The SWIP Project is a pan-European initiative to research and develop small and medium size wind turbines in urban and semi-urban environments. It receives EU funding and involves a number of companies and academic institutions within Europe, but is also coming to an end in September 2017. Since its inception in 2013, what has it managed to achieve?
Three demo sites were established, in Spain and Poland. These featured a 20kW installation in an industrial district of Gdansk, a sub-3kW vertical axis turbine in a domestic setting of Choczewo, and a 4kW horizontal turbine on a university campus in Spain's Zaragoza.
The analysis of wind profiles in urban environments is very important, so that the effect of fixed structures (eg, buildings) and moving structures (eg, lorries, cars) is understood. The project would aim to improve blade design to improve efficiency, reduce noise and increase generator longevity.
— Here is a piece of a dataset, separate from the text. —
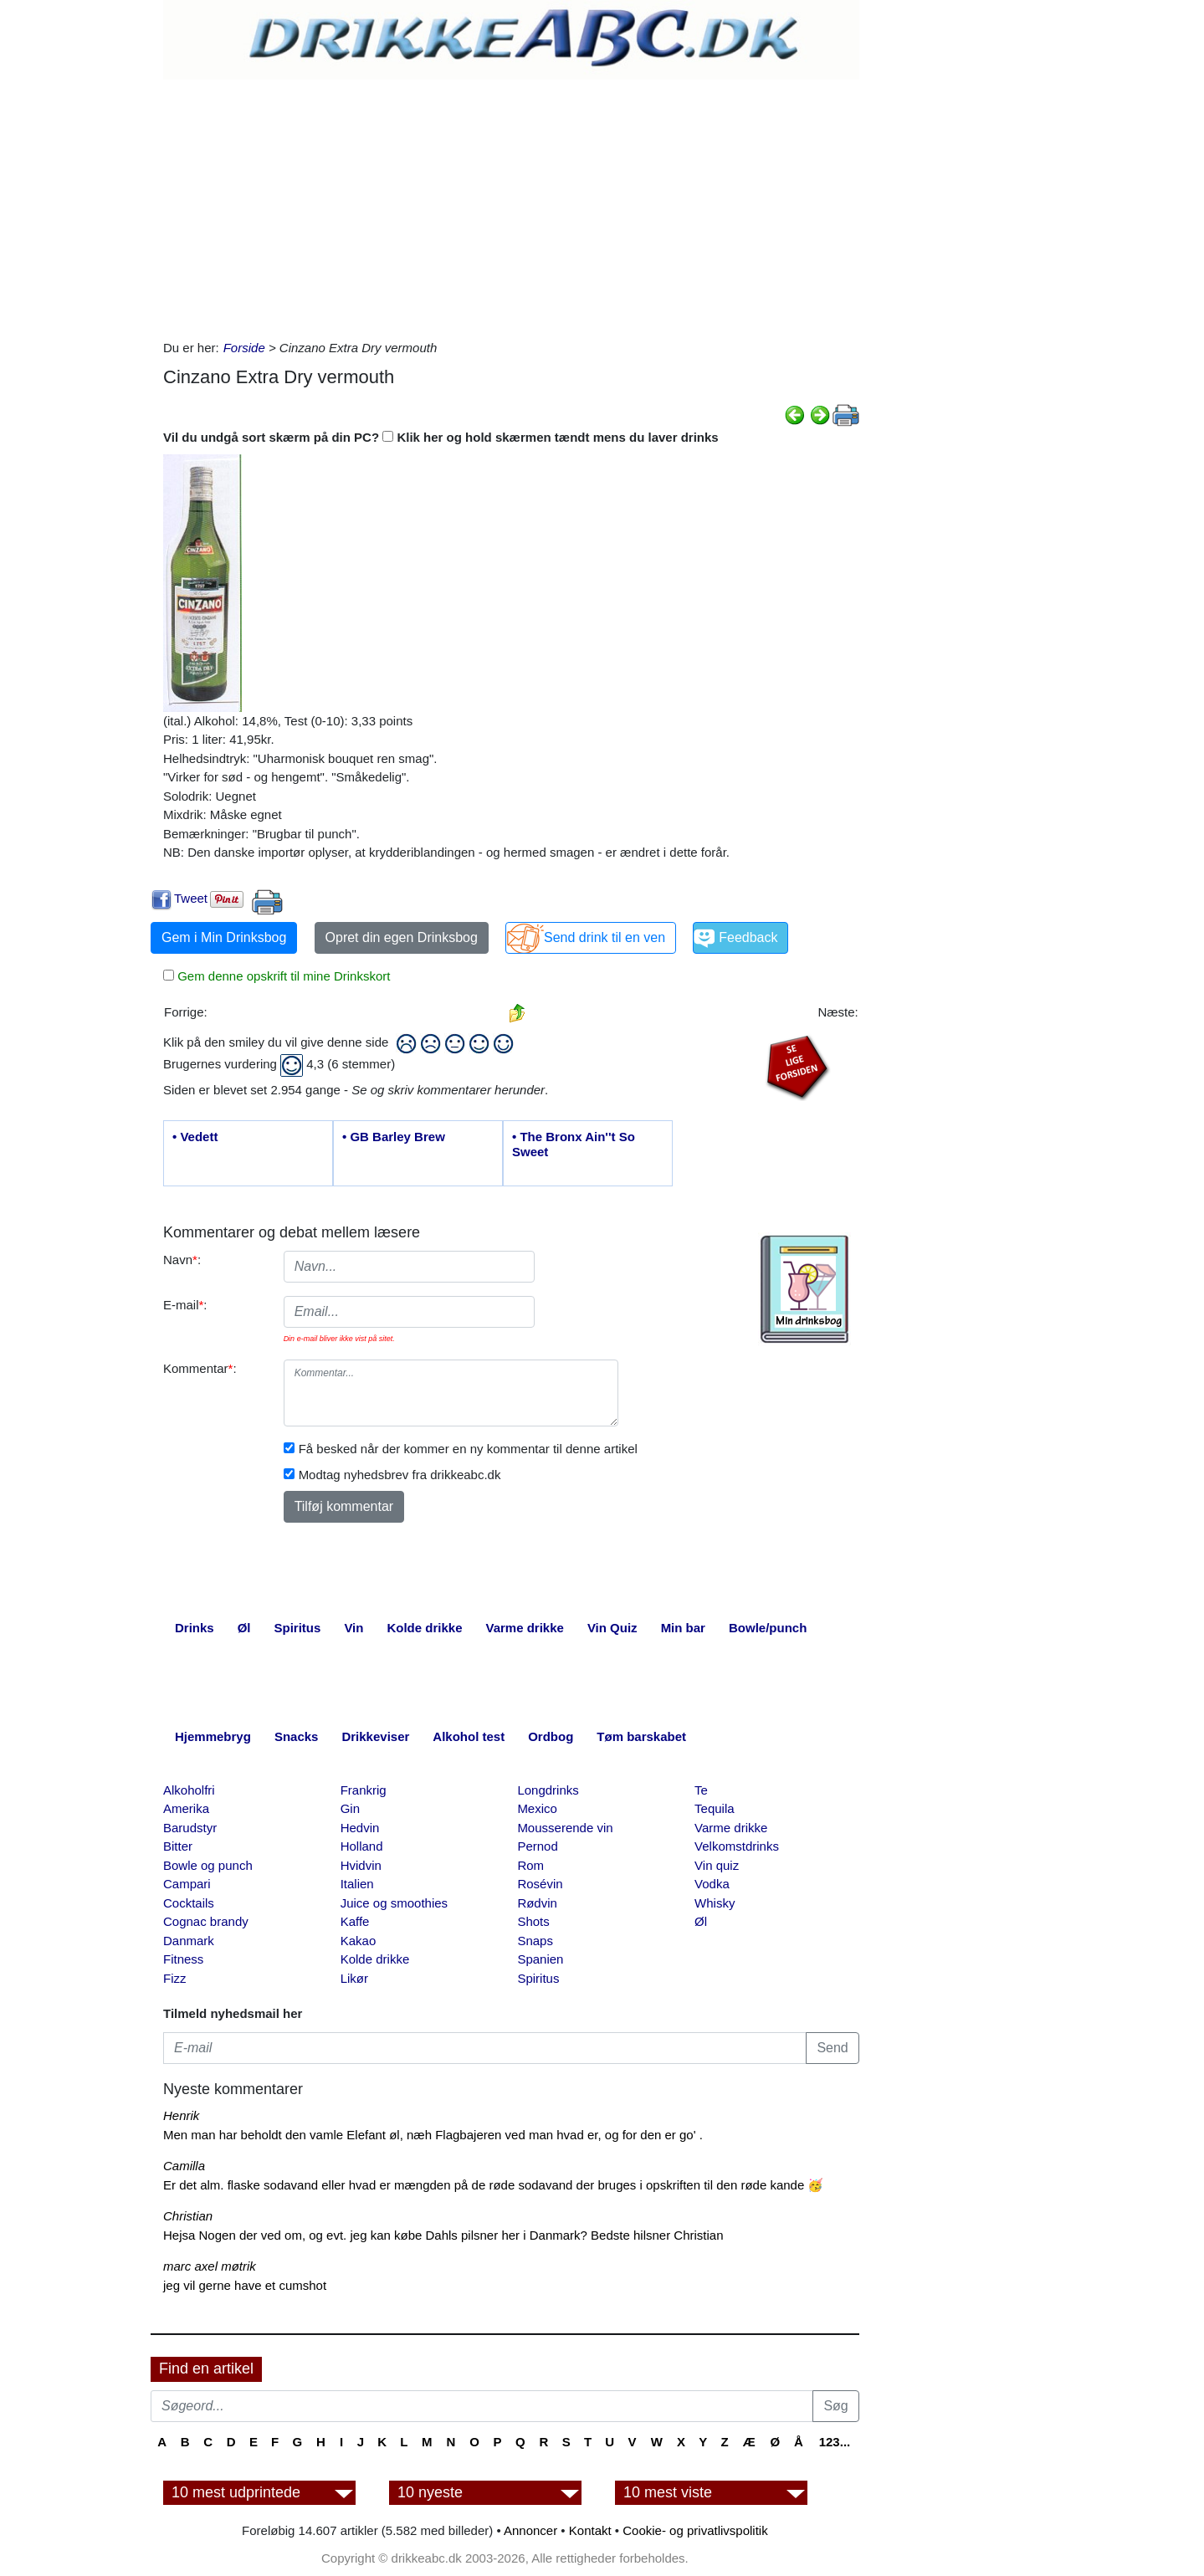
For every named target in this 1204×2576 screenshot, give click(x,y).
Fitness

The project has managed to improve the methodology for wind resource analysis, using thermal stability and thermal stratification, implemented in Meteodyn and Urbawind software applications.
The blades of a conventional wind turbine are key trouble-makers in an urban environment. They can affect the turbine's response to the urban wind profile featuring turbulence, gusts and low wind speeds - plus vertical wind direction - so are a priority feature of the project.
Blade design has been optimised using Computational fluid dynamics (CFD) analysis, with wind tunnel testing to verify performance. They have updated tip designs, and are wider that on other small-size wind turbines, helping to reduce vibrations (and noise) and improve aerodymanics.
Other wind turbine components were analysed: gearbox; converters; controls; masts; anchorage.
Three new designs of generator have been developed, constructed and tested at the demo sites. These feature segmented stators, a better magnetization technique and an initiative to make generators more modular in construction. A major focus was to reduce jerkiness at low speeds, known as cogging torque, and the outcome was a generator that works quieter, more reliably and at lower wind speeds. The generators have also halved in weight, which brings obvious cost-saving opportunities to the turbine mast and anchorage. Electrical converters have also been developed, and this could all add up to efficiency improvements of around 20%.
Remote monitoring of turbines has been developed, using the Supervisory Control And Data Acquisition (SCADA) system, to check weather conditions and wind turbine performance.
New methods of anchorage have been developed, specifically optimised for use on the demo sites.